Today, I learned something new and astonishing. I learned that Martin Luther King, Jr. ad-libbed his “I Have a Dream” speech. That specific phrase, in fact, was not in the textual material to be delivered on the Washington D.C. mall that day in August 1963.
Dr. King read the first nine paragraphs of the speech as they were written. Then, gospel singer Mahalia Jackson – whose performance had preceded Dr. King’s speech – shouted to him, “Tell them about the dream, Martin!”
Clarence B. Jones, one of Dr. King’s legal advisers and speechwriters, stood not far from him on the stage that day. According to Jones, Dr.
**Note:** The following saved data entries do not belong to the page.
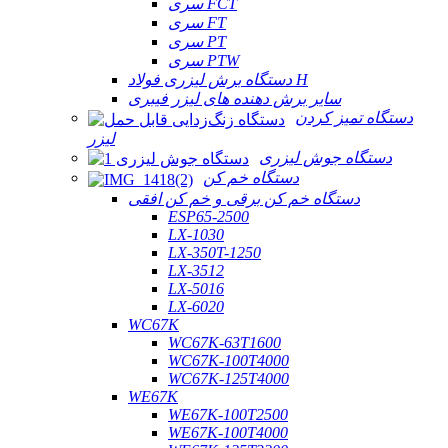
سری FCT
سری FT
سری PT
سری PTW
دستگاه برش لیزری فولاد H
سایر برش دهنده های لیزر فیبری
دستگاه تمیز کردن
لیزر
دستگاه جوش لیزری
دستگاه خم کن
دستگاه خم کن برقی و خم کن افقی
ESP65-2500
LX-1030
LX-350T-1250
LX-3512
LX-5016
LX-6020
WC67K
WC67K-63T1600
WC67K-100T4000
WC67K-125T4000
WE67K
WE67K-100T2500
WE67K-100T4000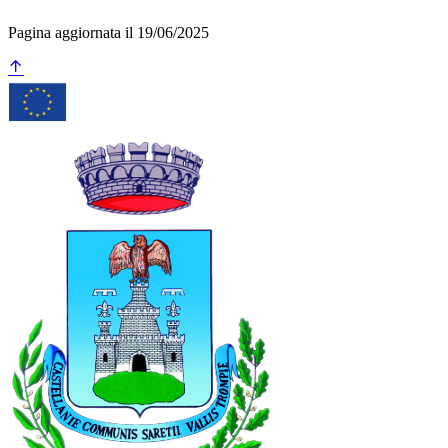
Pagina aggiornata il 19/06/2025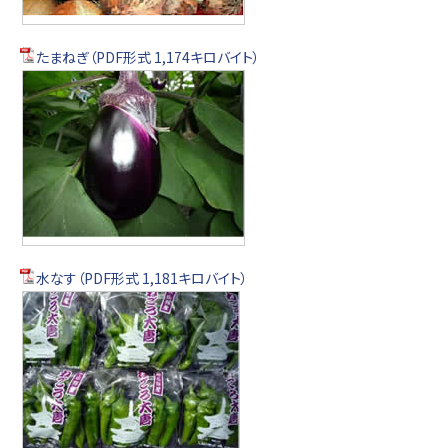
たまねぎ（PDF形式 1,174キロバイト）
水なす（PDF形式 1,181キロバイト）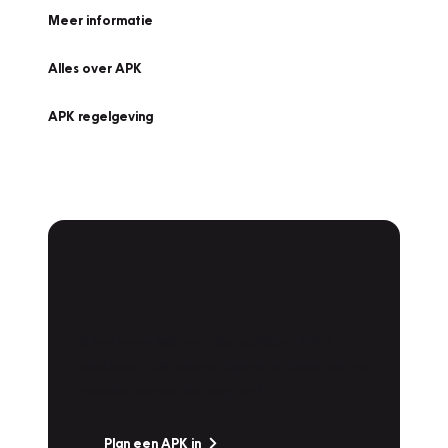
Meer informatie
Alles over APK
APK regelgeving
APK Keuring bij
Vakgarage!
Is het weer tijd voor de jaarlijkse APK? Ga
snel naar Vakgarage bij u in de buurt, en ga
zonder zorgen de weg op!
Plan een APK in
King paused, acknowledged Jackson and then launched into the magnificent and extemporaneous oration that has come to be most closely associated with Dr. King’s enduring legacy.
Jones recently published a book entitled, Behind the Dream: The Making of the Speech that Transformed a Nation. He discussed his experiences as one of Dr. King’s inner circle, as well as his take on issues of our times, in a broadcast aired on NPR’s program, Fresh Air, today.
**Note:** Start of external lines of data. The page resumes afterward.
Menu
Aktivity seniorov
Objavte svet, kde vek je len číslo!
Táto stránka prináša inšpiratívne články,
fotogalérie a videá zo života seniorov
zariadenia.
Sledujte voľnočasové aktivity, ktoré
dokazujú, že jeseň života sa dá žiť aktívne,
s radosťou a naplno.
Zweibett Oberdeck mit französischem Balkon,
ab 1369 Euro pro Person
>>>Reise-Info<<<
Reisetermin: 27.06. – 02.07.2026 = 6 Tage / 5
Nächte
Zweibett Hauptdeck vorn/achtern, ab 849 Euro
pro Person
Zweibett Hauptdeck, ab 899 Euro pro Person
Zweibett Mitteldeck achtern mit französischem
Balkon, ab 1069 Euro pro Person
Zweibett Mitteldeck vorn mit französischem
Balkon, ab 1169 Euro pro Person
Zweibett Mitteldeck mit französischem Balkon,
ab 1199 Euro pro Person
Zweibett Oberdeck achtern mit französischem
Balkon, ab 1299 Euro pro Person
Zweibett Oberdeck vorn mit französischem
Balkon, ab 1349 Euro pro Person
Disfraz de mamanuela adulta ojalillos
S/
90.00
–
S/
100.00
The official MLK Holiday of 2011 is drawing to a close as this post goes up. Yet formal and informal observances will go on across the country through the week.
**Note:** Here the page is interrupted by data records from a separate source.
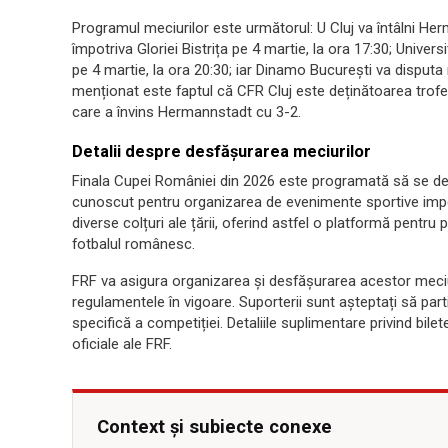
Programul meciurilor este următorul: U Cluj va întâlni He
împotriva Gloriei Bistrița pe 4 martie, la ora 17:30; Unive
pe 4 martie, la ora 20:30; iar Dinamo București va disputa
menționat este faptul că CFR Cluj este deținătoarea trofeul
care a învins Hermannstadt cu 3-2.
Detalii despre desfășurarea meciurilor
Finala Cupei României din 2026 este programată să se des
cunoscut pentru organizarea de evenimente sportive imp
diverse colțuri ale țării, oferind astfel o platformă pentru 
fotbalul românesc.
FRF va asigura organizarea și desfășurarea acestor meciu
regulamentele în vigoare. Suporterii sunt așteptați să par
specifică a competiției. Detaliile suplimentare privind bile
oficiale ale FRF.
Context și subiecte conexe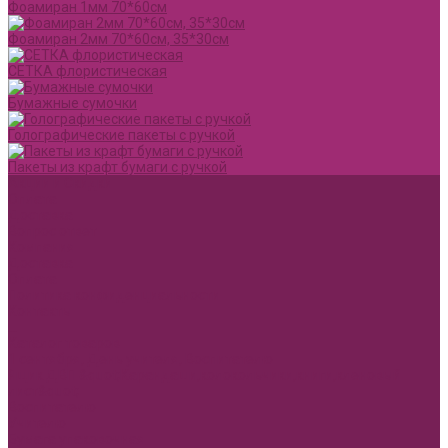
Фоамиран 1мм 70*60см
Фоамиран 2мм 70*60см, 35*30см
СЕТКА флористическая
Бумажные сумочки
Голографические пакеты с ручкой
Пакеты из крафт бумаги с ручкой
Акции и Скидки
Оплата
Доставка
Вопрос ответ
Компания
Доставка
Оплата
Политика конфиденциальности
Контакты
...
Каталог товаров
1 сентября, День учителя, Воспитателю
Ящик ДВП &quot;Карандаши,колокольчики,книги,кленовый
лист&quot;
Воспитателю
Учителю
Бумага упаковочная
You do not need a formal workplace diversity initiative to take advantage of this opportunity: listen to the Jones interview and listen to the speech itself. Note your reactions. Talk about it with colleagues and associates.
It doesn’t matter where you were on that day. It doesn’t even matter if you were born yet. It doesn’t matter how many MLK holidays you’ve seen or celebrated. There is always something new to learn from the wondrous Reverend Dr. King.
As long as the learning continues, the dream lives.